You just never know when a once-in-a-lifetime opportunity will present itself, and Friday was certainly that for me.
Steve Yzerman, Detroit Red Wings legend, current Tampa Bay Lightning GM and my favorite athlete ever, visited Michigan Tech to watch the Huskies take on Nebraska-Omaha. No way was I going to pass up the opportunity to use my press credentials to meet and interview him. I even maintained my professionalism - despite the numerous texts from friends seeking autographs (bear with me, this gets back to Tech hockey in a moment).
To realize how big of a moment that was for me, "Stevie Y" was captain of the Red Wings for the first 18 years of my life, and, unlike my other childhood sports hero (hint: first name Brett), he ended his career with the team he became a legend with.
I only talked to him for about a minute at second intermission - discovering his first trip to Houghton was to scout college free agents - and after the game asked him to pose for a now-widely-circulated photo with a "Mitch's Misfits" shirt. And I'm relieved to find out he is as nice and down to earth as I could have hoped, cordially agreeing to both the interview and photo by some young journalist who he likely (and rightly) assumed was a thinly disguised fan. It was a night I'll never forget.
Oh yeah, and Friday's 3-3 Huskies vs. Mavericks tie was pretty good, too.
But then there was Saturday's series finale with no Yzerman and no Tech goals.

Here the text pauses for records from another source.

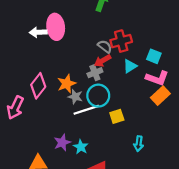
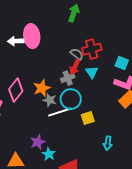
red arrow: (103, 61) -> (75, 67), turned -35
cyan triangle: (130, 66) -> (92, 72), moved, turned -32
cyan star: (81, 147) -> (49, 154), moved

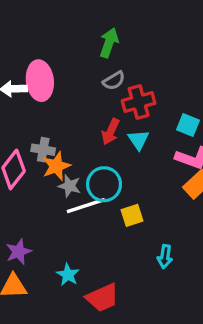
gray semicircle: (77, 54) -> (114, 81), moved, turned 112
gray cross: (68, 78) -> (43, 150), moved, turned 32
purple star: (38, 142) -> (19, 252), moved

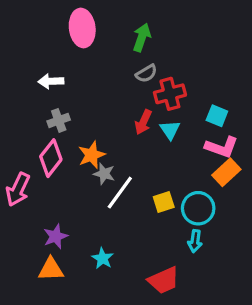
pink ellipse: (40, 81) -> (82, 28), moved
gray cross: (43, 150) -> (59, 120), moved, turned -30
cyan circle: (104, 184) -> (198, 208), moved
white line: (86, 206) -> (120, 193), turned -36
red trapezoid: (102, 298) -> (164, 280), moved

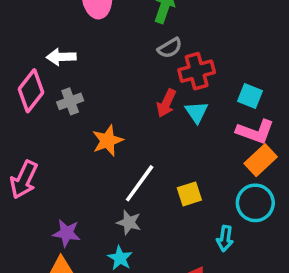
pink diamond: (51, 158) -> (31, 91), moved
gray star: (104, 174) -> (129, 222), moved
cyan circle: (198, 208) -> (255, 203), moved
purple star: (56, 236) -> (67, 233), turned 30

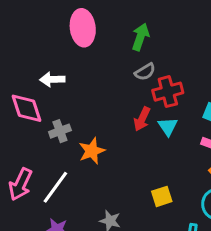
pink diamond: (31, 91) -> (26, 108), turned -56
gray cross: (70, 101) -> (60, 131), moved
white line: (140, 183) -> (55, 187), moved

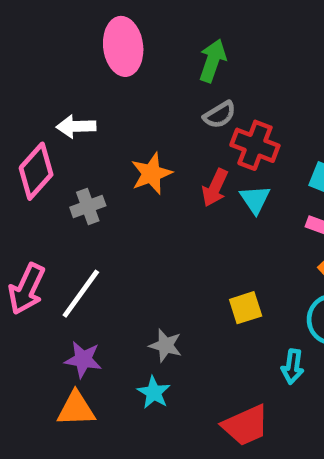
red cross: (168, 92) -> (255, 145), turned 36
pink diamond: (26, 108) -> (36, 171), turned 60
orange star: (92, 151) -> (151, 174), moved

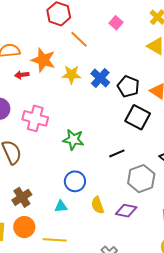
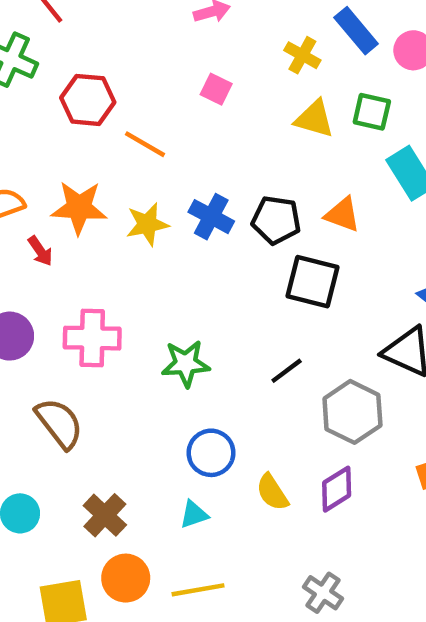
red arrow: (22, 75) -> (40, 251), turned -104
purple diamond: (126, 211) -> (337, 489), turned -30

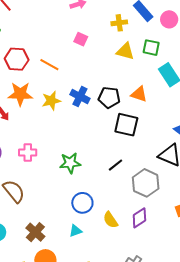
yellow cross: (302, 55) -> (119, 23), turned -35
red hexagon: (88, 100) -> (17, 59), moved
pink cross: (92, 338) -> (28, 152), size x0.7

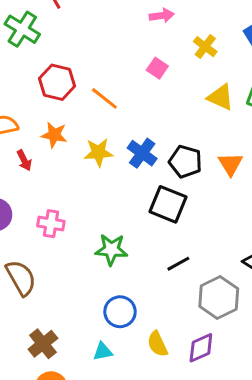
yellow cross: (119, 23) -> (205, 47), moved, turned 35
orange star: (20, 94) -> (54, 135), size x0.7
orange triangle: (139, 94) -> (230, 164), turned 30
black square: (126, 125) -> (168, 204), moved

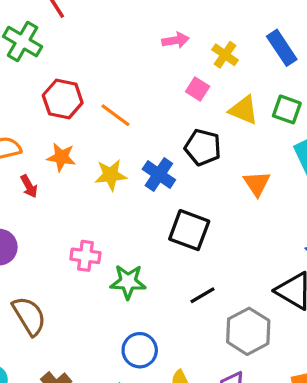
pink arrow: (162, 16) -> (175, 40), moved
pink square: (157, 68) -> (198, 89), moved
black pentagon: (185, 162) -> (203, 147), moved
pink cross: (51, 224) -> (85, 256), moved

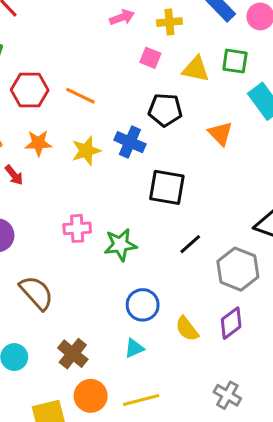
yellow cross: (225, 55) -> (169, 22), turned -30

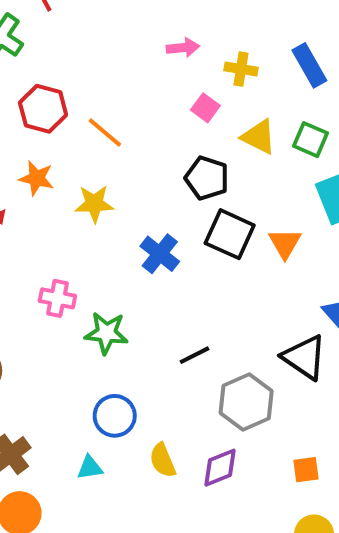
orange triangle: (220, 133) -> (285, 243), moved
blue cross: (130, 142) -> (160, 254), moved
black square: (167, 187) -> (230, 234), moved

Every team that loses a big game feels disappointed, and that was certainly true for the Huskies. But there was something noticeably different about postgame reaction to the Huskies' 4-0 Winter Carnival loss to Nebraska-Omaha.
Last season, Tech faced disappointment almost all season, but that resulted in more of a "here we go again"-type disappointment.
In the first half of this season, Tech faced several disappointing losses, but that resulted in more of a "Oh well, there's bound to be a few bumps in the road while turning around a program"-type disappointment.
Saturday was neither of those.
Certainly the magnitude of the series (tied for fifth in the standings), the huge home crowd (3,488 people), the Winter Carnival festivities and the shutout nature of the loss would have amplified the disappointment level, but that still doesn't fully explain the downright despair visible in Brett Olson's body language during his postgame interview.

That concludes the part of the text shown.